### Task requirements
Could you repeat the entries below exactly, but only from the line with "Telegram-чат" through the line with "Meilleurs classements", and without any picture?

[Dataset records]
☆ ☆ ☆ ☆ ☆

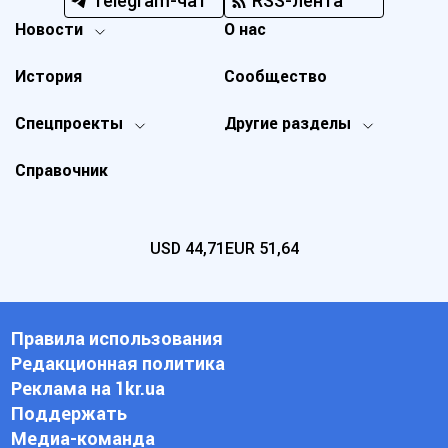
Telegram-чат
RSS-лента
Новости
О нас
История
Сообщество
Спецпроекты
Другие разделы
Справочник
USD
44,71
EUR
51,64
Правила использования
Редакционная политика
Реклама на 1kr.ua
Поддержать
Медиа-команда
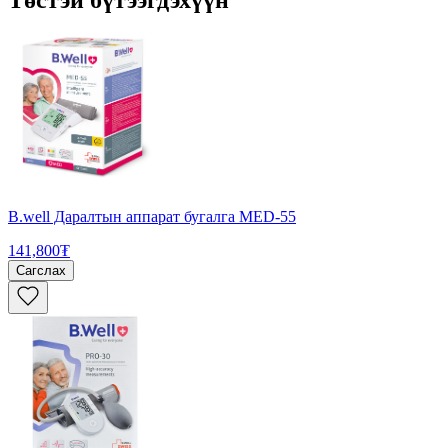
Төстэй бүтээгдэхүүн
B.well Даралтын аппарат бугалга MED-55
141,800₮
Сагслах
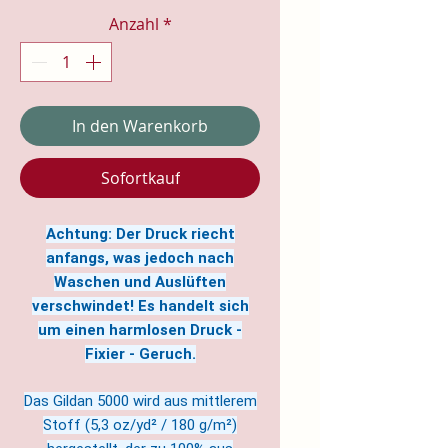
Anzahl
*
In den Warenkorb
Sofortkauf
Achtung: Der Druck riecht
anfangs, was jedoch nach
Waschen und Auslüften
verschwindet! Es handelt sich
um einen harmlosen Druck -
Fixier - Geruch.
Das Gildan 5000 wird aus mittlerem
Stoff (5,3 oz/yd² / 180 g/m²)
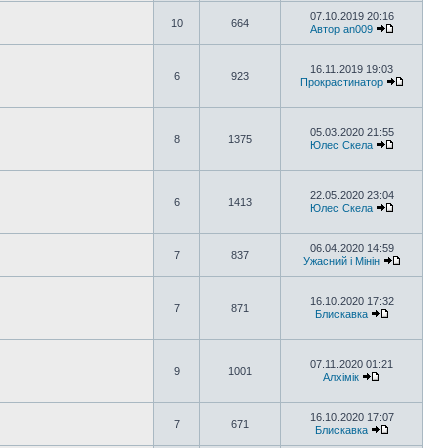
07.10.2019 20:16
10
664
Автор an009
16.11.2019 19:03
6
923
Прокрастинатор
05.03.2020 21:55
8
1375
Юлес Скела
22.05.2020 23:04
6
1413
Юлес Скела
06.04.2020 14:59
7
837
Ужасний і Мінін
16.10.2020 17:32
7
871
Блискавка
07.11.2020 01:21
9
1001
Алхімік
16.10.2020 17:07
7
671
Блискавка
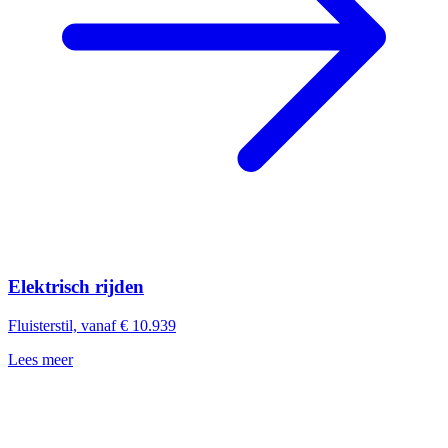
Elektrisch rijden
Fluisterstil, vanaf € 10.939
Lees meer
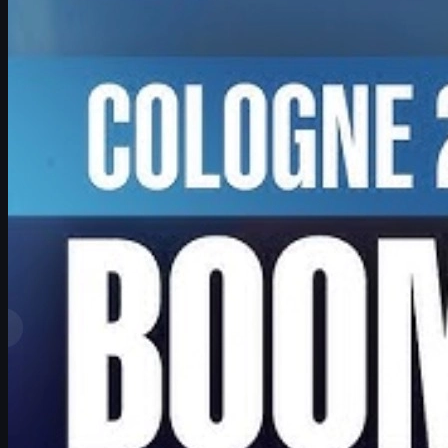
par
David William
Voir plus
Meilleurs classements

☆ ☆ ☆ ☆ ☆

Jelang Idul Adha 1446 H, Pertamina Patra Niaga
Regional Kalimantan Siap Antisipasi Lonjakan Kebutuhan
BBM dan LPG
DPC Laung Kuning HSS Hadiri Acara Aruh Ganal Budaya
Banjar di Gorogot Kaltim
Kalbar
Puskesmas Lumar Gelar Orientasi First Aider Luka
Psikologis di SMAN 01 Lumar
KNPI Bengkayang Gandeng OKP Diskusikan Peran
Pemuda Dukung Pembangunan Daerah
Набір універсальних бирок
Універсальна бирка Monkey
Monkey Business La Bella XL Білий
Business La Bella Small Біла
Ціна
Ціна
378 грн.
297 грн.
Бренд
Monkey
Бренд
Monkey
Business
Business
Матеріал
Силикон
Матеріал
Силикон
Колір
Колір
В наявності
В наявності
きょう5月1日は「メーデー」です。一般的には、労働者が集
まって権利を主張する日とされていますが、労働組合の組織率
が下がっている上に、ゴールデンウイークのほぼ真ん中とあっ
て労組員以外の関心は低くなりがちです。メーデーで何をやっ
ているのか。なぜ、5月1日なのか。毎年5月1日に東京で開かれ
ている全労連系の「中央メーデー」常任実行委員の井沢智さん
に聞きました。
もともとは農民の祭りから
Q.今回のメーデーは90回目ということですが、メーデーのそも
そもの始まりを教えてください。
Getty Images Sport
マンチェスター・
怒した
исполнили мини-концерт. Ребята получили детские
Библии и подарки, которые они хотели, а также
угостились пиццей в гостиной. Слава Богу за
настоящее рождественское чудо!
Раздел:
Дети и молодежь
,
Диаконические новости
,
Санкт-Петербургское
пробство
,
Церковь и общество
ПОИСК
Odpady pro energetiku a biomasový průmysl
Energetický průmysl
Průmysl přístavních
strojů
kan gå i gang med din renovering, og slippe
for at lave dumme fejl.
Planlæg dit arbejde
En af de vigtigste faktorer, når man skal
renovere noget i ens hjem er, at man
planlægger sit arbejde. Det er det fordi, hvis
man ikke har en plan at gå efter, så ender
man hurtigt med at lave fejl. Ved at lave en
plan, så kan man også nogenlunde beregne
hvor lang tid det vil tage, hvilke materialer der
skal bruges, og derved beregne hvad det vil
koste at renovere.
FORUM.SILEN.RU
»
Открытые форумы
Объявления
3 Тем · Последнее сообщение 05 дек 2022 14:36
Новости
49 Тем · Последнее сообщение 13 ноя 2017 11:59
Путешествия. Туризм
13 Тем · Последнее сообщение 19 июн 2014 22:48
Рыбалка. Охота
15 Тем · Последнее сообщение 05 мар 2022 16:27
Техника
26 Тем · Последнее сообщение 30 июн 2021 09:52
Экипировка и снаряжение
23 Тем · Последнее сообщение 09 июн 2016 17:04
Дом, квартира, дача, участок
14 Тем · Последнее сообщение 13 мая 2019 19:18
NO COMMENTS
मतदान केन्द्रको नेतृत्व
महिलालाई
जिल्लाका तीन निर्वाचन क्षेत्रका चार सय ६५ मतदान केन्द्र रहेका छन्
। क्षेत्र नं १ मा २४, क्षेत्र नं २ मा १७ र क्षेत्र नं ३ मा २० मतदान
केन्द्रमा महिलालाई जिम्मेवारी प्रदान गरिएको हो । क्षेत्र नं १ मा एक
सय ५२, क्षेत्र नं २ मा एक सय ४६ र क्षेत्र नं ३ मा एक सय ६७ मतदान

☆ ☆ ☆ ☆ ☆

### Exercise result
Telegram-чат
RSS-лента
Новости
О нас
История
Сообщество
Спецпроекты
Другие разделы
Справочник
USD
44,71
EUR
51,64
Правила использования
Редакционная политика
Реклама на 1kr.ua
Поддержать
Медиа-команда
Төстэй бүтээгдэхүүн
B.well Даралтын аппарат бугалга MED-55
141,800₮
Сагслах
Anzahl
*
In den Warenkorb
Sofortkauf
Achtung: Der Druck riecht
anfangs, was jedoch nach
Waschen und Auslüften
verschwindet! Es handelt sich
um einen harmlosen Druck -
Fixier - Geruch.
Das Gildan 5000 wird aus mittlerem
Stoff (5,3 oz/yd² / 180 g/m²)
07.10.2019 20:16
10
664
Автор an009
16.11.2019 19:03
6
923
Прокрастинатор
05.03.2020 21:55
8
1375
Юлес Скела
22.05.2020 23:04
6
1413
Юлес Скела
06.04.2020 14:59
7
837
Ужасний і Мінін
16.10.2020 17:32
7
871
Блискавка
07.11.2020 01:21
9
1001
Алхімік
16.10.2020 17:07
7
671
Блискавка
Elektrisch rijden
Fluisterstil, vanaf € 10.939
Lees meer
par
David William
Voir plus
Meilleurs classements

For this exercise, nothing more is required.